Task directions ▸ The response should hold each line from the entries below where "định" is found.

Entries supplied ▸
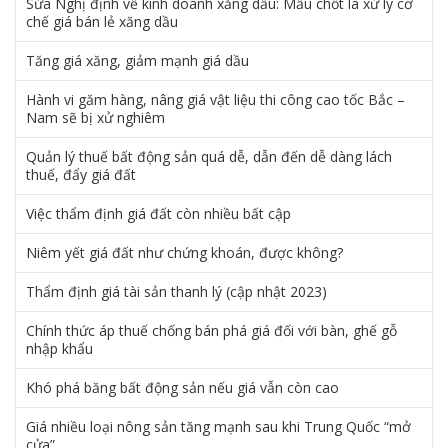
Sửa Nghị định về kinh doanh xăng dầu: Mấu chốt là xử lý cơ
chế giá bán lẻ xăng dầu
Tăng giá xăng, giảm mạnh giá dầu
Hành vi găm hàng, nâng giá vật liệu thi công cao tốc Bắc –
Nam sẽ bị xử nghiêm
Quản lý thuế bất động sản quá dễ, dẫn đến dễ dàng lách
thuế, đẩy giá đất
Việc thẩm định giá đất còn nhiều bất cập
Niêm yết giá đất như chứng khoán, được không?
Thẩm định giá tài sản thanh lý (cập nhật 2023)
Chính thức áp thuế chống bán phá giá đối với bàn, ghế gỗ
nhập khẩu
Khó phá băng bất động sản nếu giá vẫn còn cao
Giá nhiều loại nông sản tăng mạnh sau khi Trung Quốc “mở
cửa”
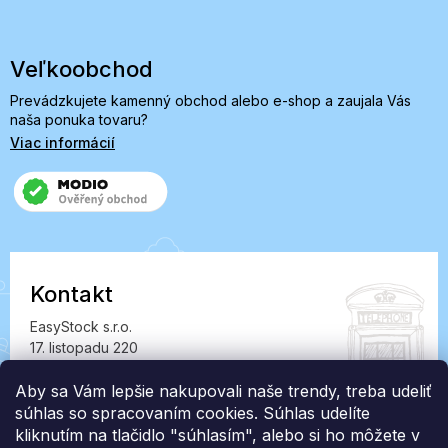
Veľkoobchod
Prevádzkujete kamenný obchod alebo e-shop a zaujala Vás
naša ponuka tovaru?
Viac informácií
Kontakt
EasyStock s.r.o.
17. listopadu 220
549 41 Červený Kostelec
IČ: 07727402, DIČ: CZ07727402
Aby sa Vám lepšie nakupovali naše trendy, treba udeliť
súhlas so spracovaním cookies. Súhlas udelíte
info@londonclub.sk
kliknutím na tlačidlo "súhlasím", alebo si ho môžete v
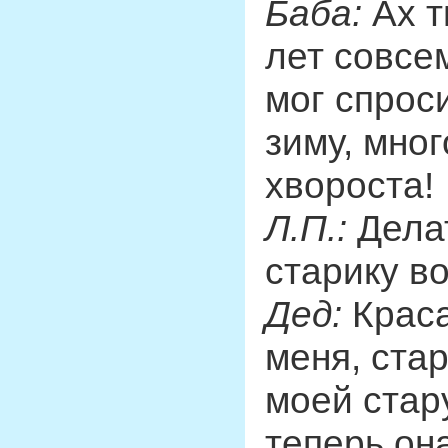
Баба:
Ах т
лет совсе
мог спрос
зиму, мног
хвороста!
Л.П.:
Делат
старику в
Дед:
Краса
меня, ста
моей стар
теперь он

Answer box ▸
Sửa Nghị định về kinh doanh xăng dầu: Mấu chốt là xử lý cơ
Việc thẩm định giá đất còn nhiều bất cập
Thẩm định giá tài sản thanh lý (cập nhật 2023)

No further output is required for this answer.